Some small bowel NETs are asymptomatic at presentation and are found incidentally [34]. Among symptomatic patients, abdominal pain is the most common initial symptom, occurring in approximately 40 percent [35]. The pain is usually vague and nonspecific, and may be incorrectly assumed to represent irritable bowel syndrome for years before the diagnosis is made. Intermittent obstruction occurs in 25 percent of small intestinal NETs [35,36]. Duodenal NETs may produce duodenal or biliary obstruction.

Abdominal pain may be due to intussusception, the mechanical effect of the tumor, or mesenteric ischemia. Obstruction may be caused by intussusception or intraluminal tumor bulk, but it often results from mesenteric kinking and distortion brought on by tumor invasion, lymph node metastases, and/or a secondary desmoplastic response (image 1) [37]. The last produces a characteristic radiographic abnormality: a combination of abrupt angulation and a filling defect in the small bowel (image 2).

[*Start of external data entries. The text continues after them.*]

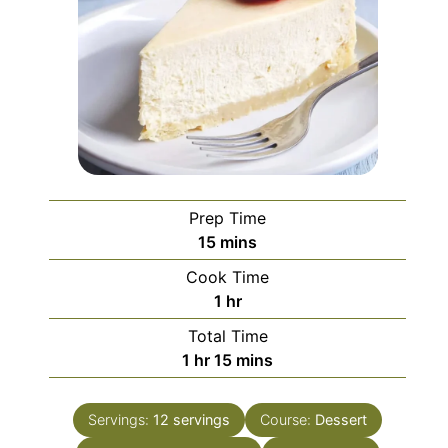
Prep Time
minutes
15
mins
Cook Time
hour
1
hr
Total Time
hour
minutes
1
hr
15
mins
Servings:
12
servings
Course:
Dessert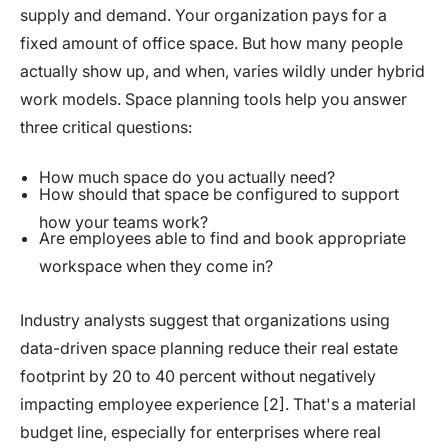
supply and demand. Your organization pays for a
fixed amount of office space. But how many people
actually show up, and when, varies wildly under hybrid
work models. Space planning tools help you answer
three critical questions:
How much space do you actually need?
How should that space be configured to support
how your teams work?
Are employees able to find and book appropriate
workspace when they come in?
Industry analysts suggest that organizations using
data-driven space planning reduce their real estate
footprint by 20 to 40 percent without negatively
impacting employee experience [2]. That's a material
budget line, especially for enterprises where real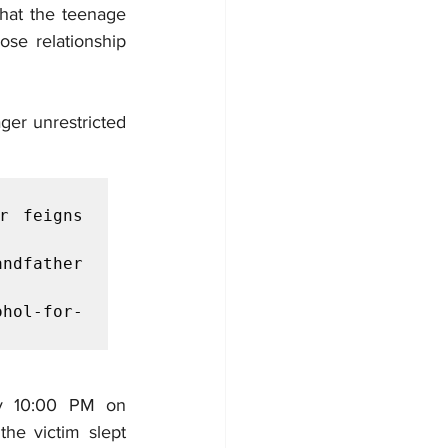
hat the teenage 
ose relationship 
ger unrestricted 
 feigns 
ndfather 
hol-for-
ly 10:00 PM on 
e victim slept 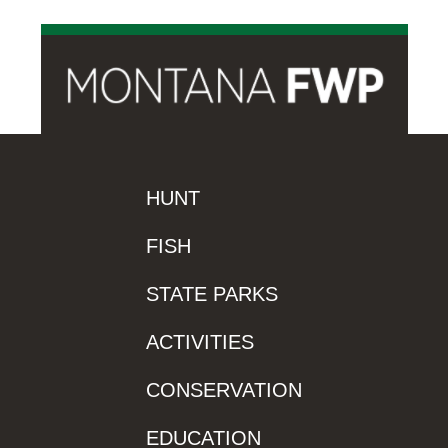
HUNT
FISH
STATE PARKS
ACTIVITIES
CONSERVATION
EDUCATION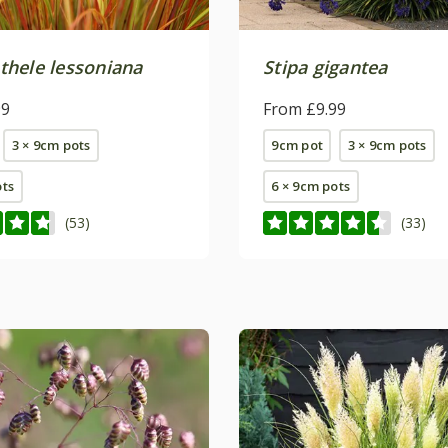
hele lessoniana
Stipa gigantea
99
From £9.99
3 × 9cm pots
9cm pot
3 × 9cm pots
ots
6 × 9cm pots
(53)
(33)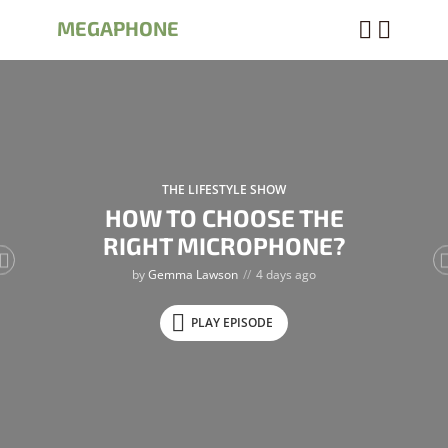
MEGAPHONE
THE LIFESTYLE SHOW
HOW TO CHOOSE THE
RIGHT MICROPHONE?
by
Gemma Lawson
4 days ago
PLAY EPISODE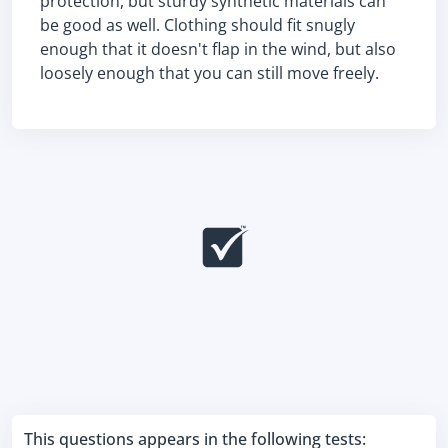
protection, but sturdy synthetic materials can
be good as well. Clothing should fit snugly
enough that it doesn't flap in the wind, but also
loosely enough that you can still move freely.
This questions appears in the following tests: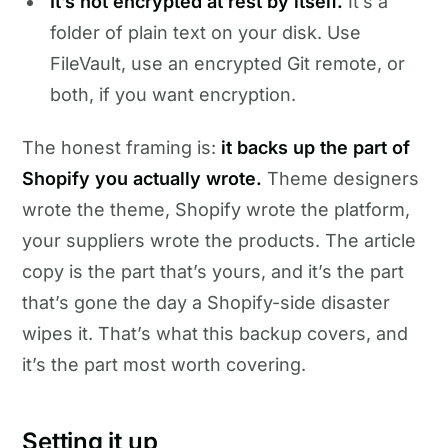
It’s not encrypted at rest by itself.
It’s a
folder of plain text on your disk. Use
FileVault, use an encrypted Git remote, or
both, if you want encryption.
The honest framing is:
it backs up the part of
Shopify you actually wrote.
Theme designers
wrote the theme, Shopify wrote the platform,
your suppliers wrote the products. The article
copy is the part that’s yours, and it’s the part
that’s gone the day a Shopify-side disaster
wipes it. That’s what this backup covers, and
it’s the part most worth covering.
Setting it up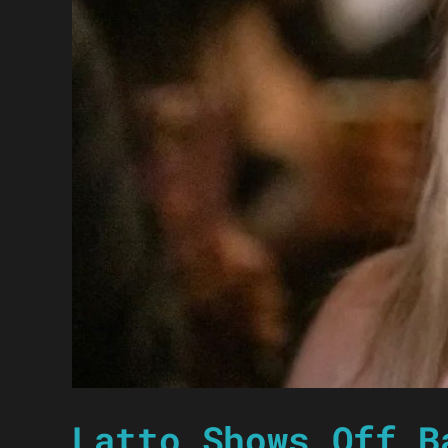
Latto Shows Off B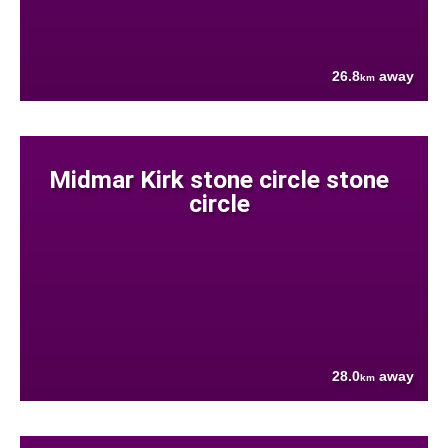
26.8
away
km
Midmar Kirk stone circle stone
circle
28.0
away
km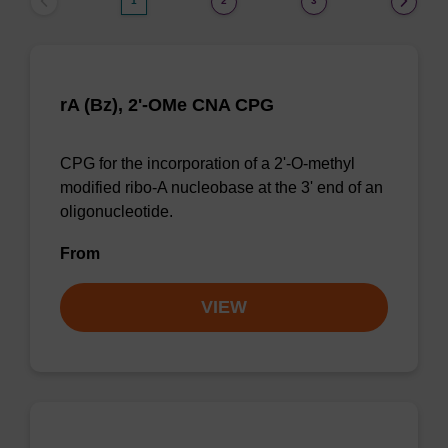
1
2
3
rA (Bz), 2'-OMe CNA CPG
CPG for the incorporation of a 2'-O-methyl
modified ribo-A nucleobase at the 3' end of an
oligonucleotide.
From
VIEW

Pain may also arise from ischemia that is due to local fibrosis or vascular compromise [36]. Vascular compromise may be secondary to large, bulky mesenteric nodal metastasis, mesenteric vascular invasion, and/or microvascular metastasis [36]. Possibly contributing to the ischemic process is the vasospastic effect of serotonin produced by the tumor.

Metastases to lymph nodes or the liver are common, even if the primary tumor is <2 cm in size (table 5) [38,39]. Carcinoid syndrome is present in the majority of patients who have a small bowel primary NET and liver metastases [38,40-42]. Staging, treatment, and prognosis of small bowel carcinoid NETs are addressed elsewhere. (See "Staging, treatment, and post-treatment surveillance of non-metastatic, well-differentiated gastrointestinal tract neuroendocrine (carcinoid) tumors", section on 'Small intestine'.)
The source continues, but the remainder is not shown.